İlk defa, beyin ile beyin arasındaki bağlantının bilimsel bir resmi cts organ verdi I. P. Pavlov fonksiyonların dinamik lokalizasyonu doktrininde.Pavlov'a göre beyin, farklılaşmamış bir kütle değil, aynı şekilde hem dış hem de iç reseptörleri temsil eden sinir hücrelerinin bir yapısıdır. Fizyolojik ve karşılık gelen zihinsel işlevler (duyum, düşünme, vb.) Beynin yalnızca anatomik olarak tanımlanmış alanlarının özellikleri değil, bu ve diğer ilgili alanlarla sınırlı dinamik fenomenlerin sonucudur.

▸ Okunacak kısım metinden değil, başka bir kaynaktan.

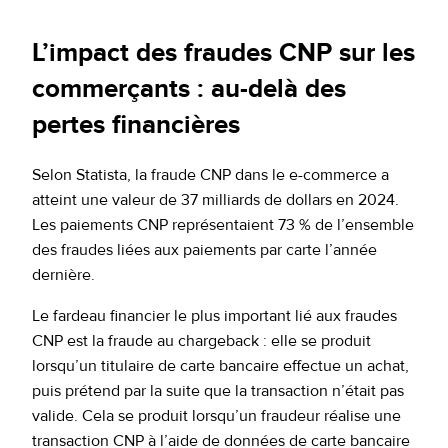
L’impact des fraudes CNP sur les
commerçants : au-delà des
pertes financières
Selon Statista, la fraude CNP dans le e-commerce a
atteint une valeur de 37 milliards de dollars en 2024.
Les paiements CNP représentaient 73 % de l’ensemble
des fraudes liées aux paiements par carte l’année
dernière.
Le fardeau financier le plus important lié aux fraudes
CNP est la fraude au chargeback : elle se produit
lorsqu’un titulaire de carte bancaire effectue un achat,
puis prétend par la suite que la transaction n’était pas
valide. Cela se produit lorsqu’un fraudeur réalise une
transaction CNP à l’aide de données de carte bancaire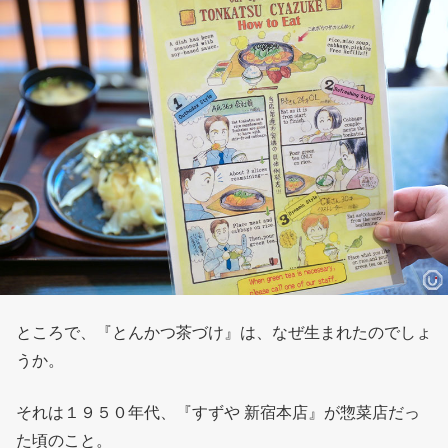
ところで、『とんかつ茶づけ』は、なぜ生まれたのでしょ
うか。
それは１９５０年代、『すずや 新宿本店』が惣菜店だっ
た頃のこと。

Modern bilim, ne dar yerelleştirme kavramına ne de beyin dokusunun eşpotansiyelliği bakış açısına yer bırakmaz. Diz refleksi ve nefes alma gibi işlevlerin bile beynin sınırlı bölgelerinde lokalize edilemediği ortaya çıktı. Örneğin nefes, sinir sisteminin farklı seviyelerindeki sinir hücrelerinin karmaşık dinamik yapısı tarafından düzenlenir. Bu nedenle, fonksiyonların aşamalı lokalizasyonundan bahsedebiliriz.

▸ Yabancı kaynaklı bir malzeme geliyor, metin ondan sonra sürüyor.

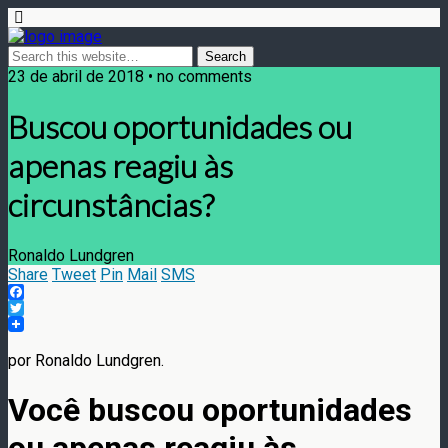
23 de abril de 2018 • no comments
Buscou oportunidades ou
apenas reagiu às
circunstâncias?
Ronaldo Lundgren
Share
Tweet
Pin
Mail
SMS
Facebook
Twitter
por Ronaldo Lundgren.
Você buscou oportunidades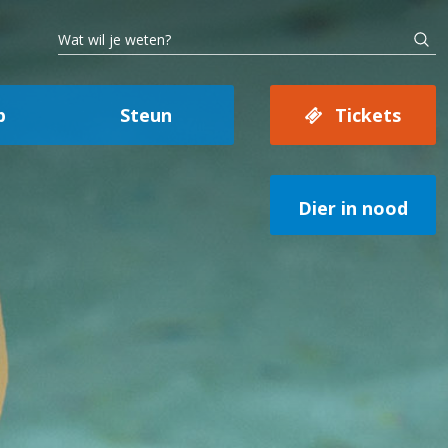
p
Steun
Tickets
Dier in nood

Aynı zamanda beynin aynı bölümleri çeşitli fonksiyonel sistemlere dahil edilebilir ve çeşitli görevlerin yerine getirilmesine katılabilir. Klinik ve patolojik çalışmalar, bozulmuş fonksiyonun restorasyonunun onu beynin eş potansiyel kısımlarına hareket ettirmekten değil, yeni bir fonksiyonel sistemin oluşumunda yeniden yapılandırmasından ibaret olduğunu ortaya koymuştur. Öte yandan, belirtildiği gibi A.R. Luria, serebral korteksin farklı konumlandırılmış alanları etkilendiğinde herhangi bir işlevin ihlali meydana gelebilir ve sınırlı bir hasar, bütün bir heterojen işlevler kompleksinin bozukluğuna neden olur.

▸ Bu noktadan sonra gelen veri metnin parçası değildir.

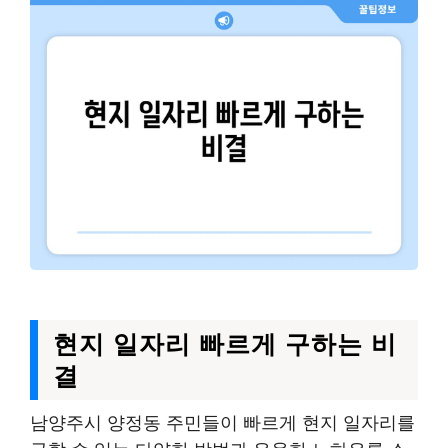
현지 일자리 빠르게 구하는 비
결
남양주시 양정동 주민들이 빠르게 현지 일자리를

Aynısı düşünme ve konuşma gibi işlevler için de geçerlidir. Modern bilimsel kavramlara göre, bir kişinin yüksek zihinsel süreçlerinin maddi temeli, parçaları tek bir bütünün çeşitli yönlerini sağlayan, oldukça farklılaşmış bir sistem olarak bütün olarak beynin tamamıdır. AR Luria, çeşitli yazarların ve kendisinin sayısız çalışmasını özetleyerek, daha yüksek zihinsel işlevlerin ancak, her biri dinamik bütüne kendi özel katkılarını yapan ve kendi başına işlevsel sisteme katılan, oldukça farklılaşmış beyin yapılarının etkileşimi yoluyla var olabileceğini yazıyor. roller. Bu işlevsel sistemler, bir çocuğun doğumuna hazır görünmez ve kendi başlarına olgunlaşmaz, ancak çocuğun iletişim ve nesneyle ilişkili faaliyet sürecinde oluşur.
Pavlov'un işlevlerin dinamik yerelleştirme kavramı ışığında, zihinsel durumları serebral korteksin sınırlı alanlarıyla basitçe karşılaştırmak artık mümkün değildir.